Dificilmente os cavalinhos saem da praça para outros eventos, em algumas ocasiões o retratista Edgar se dispõe a levar eles para outros locais, como já aconteceu o episódio em uma escola infantil, foi um sucesso. Eles fazem parte do cenário e da história, precisam de manutenção, pois ficam sob o sol e às vezes de surpresa pegam chuva.  Além disso, mesmo ele estando aposentado, ainda não consegue ver suas tardes longe da praça, “as fotos geram um trocado para eu me entreter, estou bem de saúde, não adianta ficar em casa olhando para as paredes”, diz o fotografo.

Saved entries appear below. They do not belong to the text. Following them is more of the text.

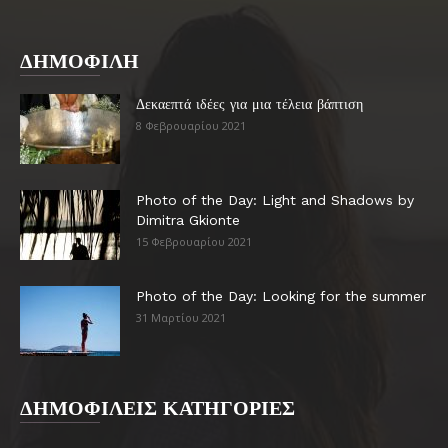
ΔΗΜΟΦΙΛΗ
Δεκαεπτά ιδέες για μια τέλεια βάπτιση
8 Φεβρουαρίου 2021
Photo of the Day: Light and Shadows by
Dimitra Gkionte
15 Φεβρουαρίου 2021
Photo of the Day: Looking for the summer
31 Μαρτίου 2021
ΔΗΜΟΦΙΛΕΙΣ ΚΑΤΗΓΟΡΙΕΣ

Assim como Edgar, existem várias outras figuras na cidade que compõe a história da Princesa do Sul, tanto pessoas como locais, que no dia a dia corrido, não são lembrados pela população. Pelotas tão conhecida pelo seu centro histórico e os seus doces, mas quem é daqui, muito pouco sabe das histórias por trás das fachadas. A cultura da cidade deve ser mais exaltada, o que temos hoje é o que fica de lembrança para as gerações futuras. Quando tiveres tempo, porque não vai largatear na praça e bater um papo ou até um retrato com o seu Edgar?

1 Comentário

  1. Seria encantador se o Gustavo organizasse uma exposição com as fotos das crianças fotografadas ao longo de tantos anos. Inscrever um projeto para pagar os custos de impressão das fotos a partir da digitalização do maior número de fotografias que fosse conseguindo…
    Seria uma homenagem linda para seu Edgar,também. Aliás, ele está há umas três semanas sumido da praça.